Exercise:
No pictures are to be included when the entries below are reproduced exactly.

Records for this exercise:
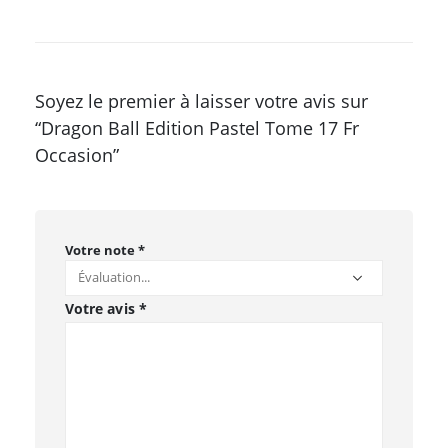
Soyez le premier à laisser votre avis sur
“Dragon Ball Edition Pastel Tome 17 Fr
Occasion”
Votre note
*
Votre avis
*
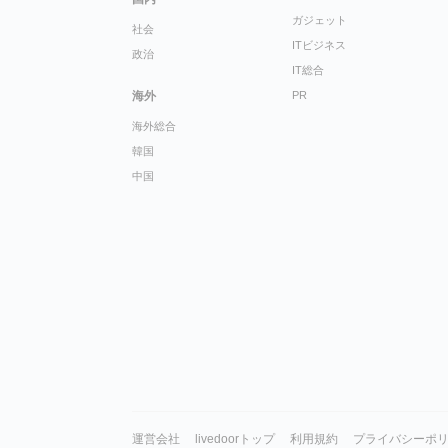
ガジェット
社会
ITビジネス
政治
IT総合
海外
PR
海外総合
韓国
中国
運営会社
livedoorトップ
利用規約
プライバシーポ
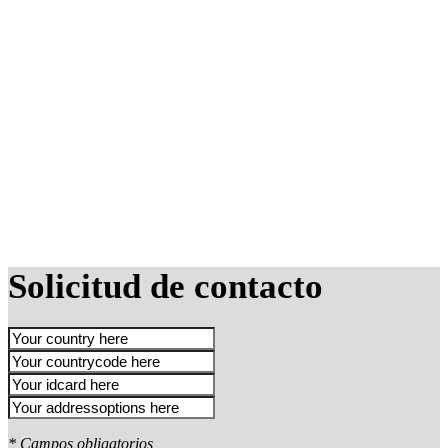
Solicitud de contacto
* Campos obligatorios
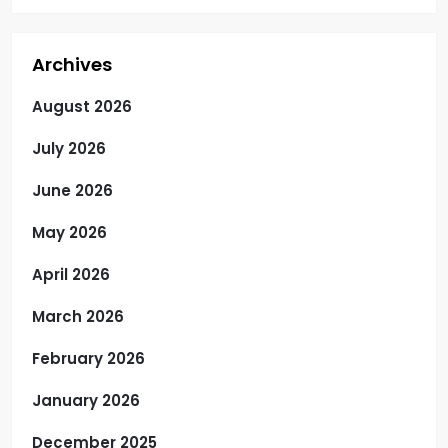
Archives
August 2026
July 2026
June 2026
May 2026
April 2026
March 2026
February 2026
January 2026
December 2025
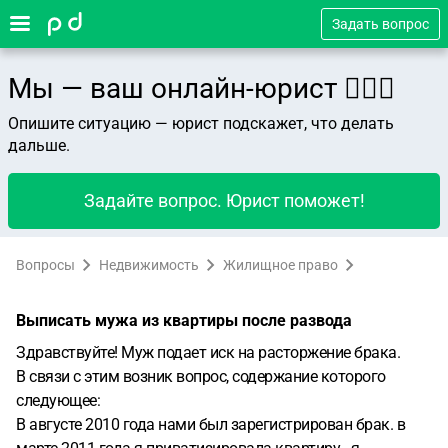
Задать вопрос
Мы — ваш онлайн-юрист 👨🏻‍⚖️
Опишите ситуацию — юрист подскажет, что делать
дальше.
Задайте вопрос. Юрист поможет!
Вопросы
Недвижимость
Жилищное право
Выписать мужа из квартиры после развода
Здравствуйте! Муж подает иск на расторжение брака.
В связи с этим возник вопрос, содержание которого
следующее:
В августе 2010 года нами был зарегистрирован брак. в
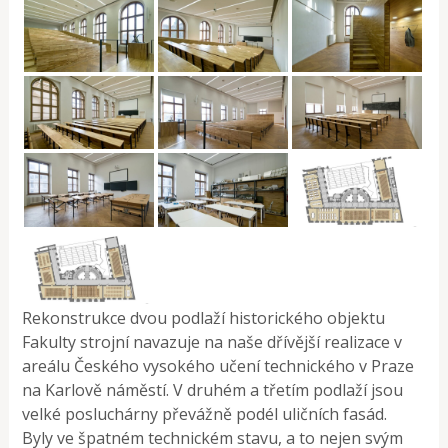
Rekonstrukce dvou podlaží historického objektu
Fakulty strojní navazuje na naše dřívější realizace v
areálu Českého vysokého učení technického v Praze
na Karlově náměstí. V druhém a třetím podlaží jsou
velké posluchárny převážně podél uličních fasád.
Byly ve špatném technickém stavu, a to nejen svým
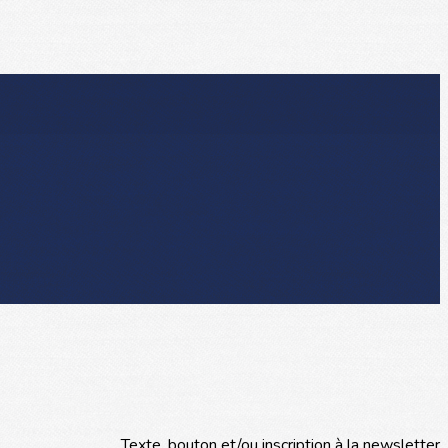
Texte, bouton et/ou inscription à la newsletter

Result for this exercise:
Soyez le premier à laisser votre avis sur
“Dragon Ball Edition Pastel Tome 17 Fr
Occasion”
Votre note
*
Votre avis
*
ガジェット
社会
ITビジネス
政治
IT総合
海外
PR
海外総合
韓国
中国
運営会社
livedoorトップ
利用規約
プライバシーポ
Solicitud de contacto
* Campos obligatorios
Archives
August 2026
July 2026
June 2026
May 2026
April 2026
March 2026
February 2026
January 2026
December 2025
Задать вопрос
Мы — ваш онлайн-юрист 👨🏻‍⚖️
Опишите ситуацию — юрист подскажет, что делать
дальше.
Задайте вопрос. Юрист поможет!
Вопросы
Недвижимость
Жилищное право
Выписать мужа из квартиры после развода
Здравствуйте! Муж подает иск на расторжение брака.
В связи с этим возник вопрос, содержание которого
следующее:
В августе 2010 года нами был зарегистрирован брак. в
Rekonstrukce dvou podlaží historického objektu
Fakulty strojní navazuje na naše dřívější realizace v
areálu Českého vysokého učení technického v Praze
na Karlově náměstí. V druhém a třetím podlaží jsou
velké posluchárny převážně podél uličních fasád.
Byly ve špatném technickém stavu, a to nejen svým
Texte, bouton et/ou inscription à la newsletter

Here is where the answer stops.